Ao longo dos últimos anos, a influência da inteligência artificial (IA) tem transformado como estudantes aprendem e como as humanidades são avaliadas. Professores de universidades norte-americanas estão buscando estratégias para manter o pensamento crítico sem depender de ferramentas como ChatGPT.
Na Stanford, a professora Lea Pao passou a incentivar atividades offline, como memorizar poemas, recitar textos e observar obras de arte no mundo real. A ideia é reconectar o aprendizado ao corpo e reduzir a tentação de usar IA para fazer o trabalho.
Em debates com a Guardian, Pao relatou que algumas tarefas persönes ainda fracassam: um aluno entregou uma reflexão demasiado polida e vazia, e depois confirmou ter recorrido à IA após visitar um museu no dia errado. O caso ilustra o desafio atual.
A crise se estende a áreas que tradicionalmente cultivam pensamento crítico, como ciências humanas e sociais. Pesquisas indicam ganhos de produtividade com IA, mas há preocupação de que a tecnologia substitua o pensamento independente na educação superior.

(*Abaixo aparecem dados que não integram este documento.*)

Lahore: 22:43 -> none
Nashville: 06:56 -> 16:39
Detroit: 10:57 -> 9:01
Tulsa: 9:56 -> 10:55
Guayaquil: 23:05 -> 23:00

Desafios na prática docente e percepções
Professores de artes humanas destacam que a IA pode afetar habilidades como leitura crítica, síntese de dados e escrita analítica. Muitos descrevem a situação com tom de desânimo, citando o movimento de enfrentar a IA como um problema existencial da educação.

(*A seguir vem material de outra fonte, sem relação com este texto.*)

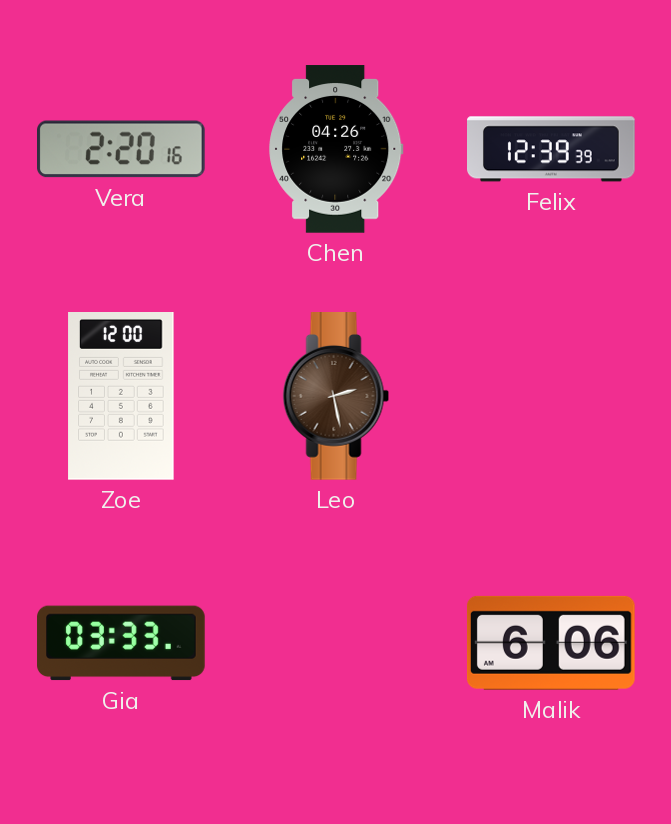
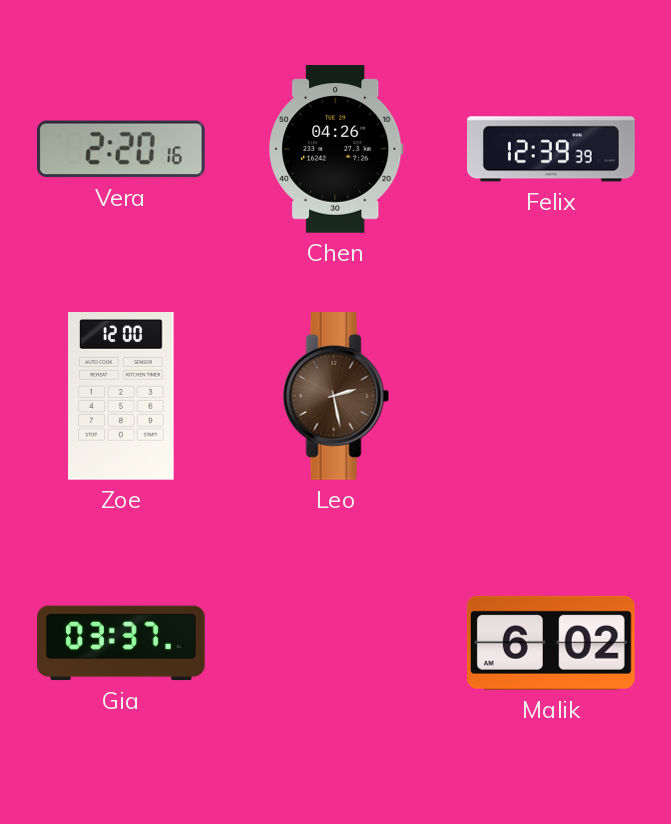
Gia: 03:33 -> 03:37
Malik: 6:06 -> 6:02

Alguns alertam que planos ambiciosos de integrar IA em todos os cursos ainda carecem de clareza sobre como manter a qualidade formativa. Em Ohio, a Universidade Estadual instituiu disciplina sobre IA para calouros, mirando tornar a instituição mais “fluente em IA”.
Ao mesmo tempo, líderes de tecnologia defendem que a IA pode ampliar oportunidades em áreas como pesquisa, ciência de dados e comunicação. Empresas de setores diversos buscam graduados em humanidades pela criatividade e pelo pensamento crítico.
Estratégias e respostas institucionais
Diante do desafio, universidades estudam políticas para coibir uso indevido de IA ou para acolher seu uso responsável. Algumas instituições adotam detectores de IA, outras proibem acusações diretas de fraude, também pela possibilidade de erro.
Relatos de docentes mostram que algumas práticas incluem avaliações orais, cadernos manuscritos, participação em sala e declarações de transparência sobre o processo de trabalho. Em alguns casos, propostas criativas são usadas para expor o uso indevido da IA.
Professores destacam que o uso da IA é debatido de forma específica por disciplina. Em sociologia e ciências sociais, a abordagem costuma ser mais flexível do que em áreas que dependem fortemente de escrita analítica.
Organizações e mobilização
Entre as ações coletivas, destacam-se iniciativas de docentes que defendem salvaguardas no uso de IA e a proteção intelectual. Grupos independentes oferecem recursos e ideias de atividades que promovem o ensino analógico, como exames orais e evidências fotográficas de notas.
Entre as respostas sindicais, há relatos de acordos que incorporam salvaguardas contra IA em contratos docentes, buscando supervisão e participação dos professores em decisões sobre IA e propriedade intelectual.
A resistência ao avanço da IA também se organiza de forma informal, com plataformas que reúnem materiais e propostas pedagógicas para enfrentar o impacto tecnológico. Em muitos casos, o objetivo é manter o ensino humano como prioridade.
Perspectivas futuras
Professores apontam que a adoção de IA pode levar a uma divisão no ensino superior, com acesso mais restrito a uma educação liberal tradicional para poucos, enquanto a maioria pode receber uma formação mais tecnológica e instrumental. A discussão sobre o papel da universidade permanece em aberto.
Especialistas enfatizam a necessidade de orientar os estudantes para compreender como a tecnologia funciona e quais limitações ela apresenta. Em meio a cobranças por resultados, a esperança é manter a educação centrada no ser humano, no desenvolvimento de competências cognitivas e na autonomia intelectual.